Fri, 29th Jul 2011 (HowDidIDoThat :: LaTeX)
The internet Class
This is a class designed for those that want to use LaTeX to publish material on the internet. As it becomes more common to publish material via some content-management system, so it becomes rarer to generate (X)HTML documents directly and content for the web is usually written in some limited markup language. This class is designed to make it possible to author material for such systems using the facility of LaTeX.
It is important at the outset to know what this class is designed for and the easiest way to do that is to explain what it is not for. It is not intended as a way to take an already authored LaTeX document and convert it into a format suitable for putting on the internet. It is also not intended as a "plugin" for a content-management system so that authors can use LaTeX as the input format for their blog, forum, wiki, or whatever.

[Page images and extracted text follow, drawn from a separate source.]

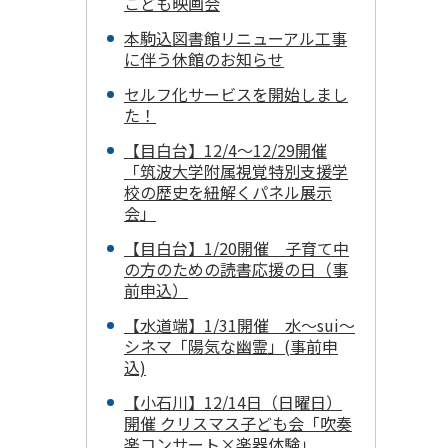
こども映画会
本駒込図書館リニューアル工事
に伴う休館のお知らせ
セルフ化サービスを開始しまし
た！
【目白台】12/4～12/29開催
「筑波大学附属視覚特別支援学
校の歴史を紐解くパネル展示
会」
【目白台】1/20開催 子育て中
の方のための読書応援の日（事
前申込）
【水道端】1/31開催 水～sui～
シネマ「陽気な幽霊」(事前申
込)
【小石川】12/14日（日曜日）
開催 クリスマス子ども会「吹奏
楽コンサート×楽器体験」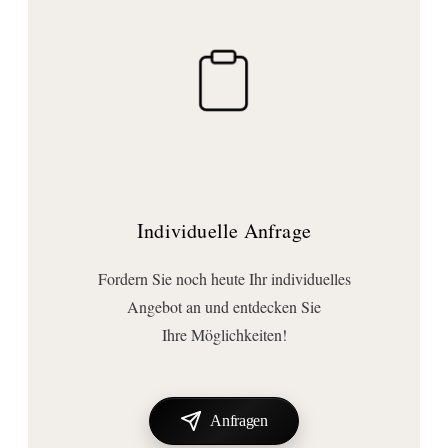
Technische Daten
Inhalt:
6000 ml
Anschluss | Montage
Montageart:
Freistehend
Wichtige Hinweise
Individuelle Anfrage
Lieferumfang:
Badeimer
Fordern Sie noch heute Ihr individuelles
Angebot an und entdecken Sie
Ihre Möglichkeiten!
Anfragen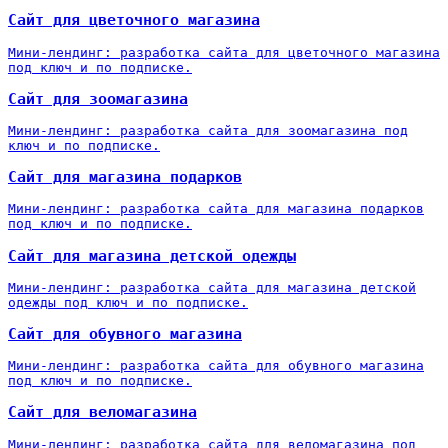
Сайт для цветочного магазина
Мини-лендинг: разработка сайта для цветочного магазина
под ключ и по подписке.
Сайт для зоомагазина
Мини-лендинг: разработка сайта для зоомагазина под
ключ и по подписке.
Сайт для магазина подарков
Мини-лендинг: разработка сайта для магазина подарков
под ключ и по подписке.
Сайт для магазина детской одежды
Мини-лендинг: разработка сайта для магазина детской
одежды под ключ и по подписке.
Сайт для обувного магазина
Мини-лендинг: разработка сайта для обувного магазина
под ключ и по подписке.
Сайт для веломагазина
Мини-лендинг: разработка сайта для веломагазина под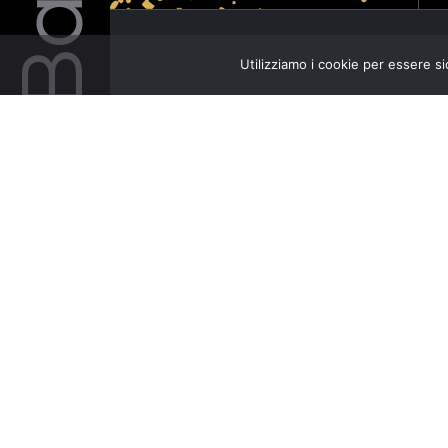
Utilizziamo i cookie per essere si
Artisti
MARIO BRUNELLO
LOCANDINA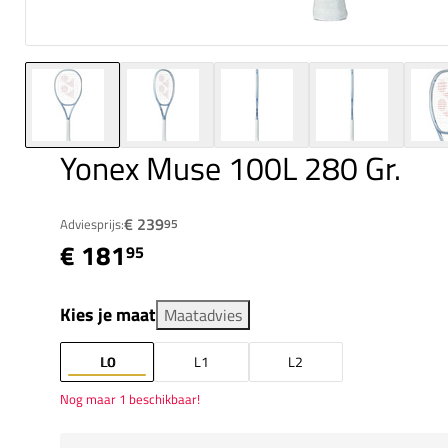
Yonex Muse 100L 280 Gr.
€ 239
Adviesprijs:
95
€ 181
95
Kies je maat
Maatadvies
L0
L1
L2
Nog maar 1 beschikbaar!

The first of these is both impossible and undesirable. It is impossible for the following simple reason. Because TeX controls the whole process of creating its output, it can do some amazing things. A web document, on the other hand, is extremely malleable and the reader can transform it considerably; therefore, not everything that TeX can do can be (easily) done on the web. It is, via a considerable amount of trickery, to get quite close but only at the expense of this malleability. And this flexibility is a good thing as it allows the reader to make the document as easy for them to access as they can. This is why it is undesirable to support absolutely anything that LaTeX can do.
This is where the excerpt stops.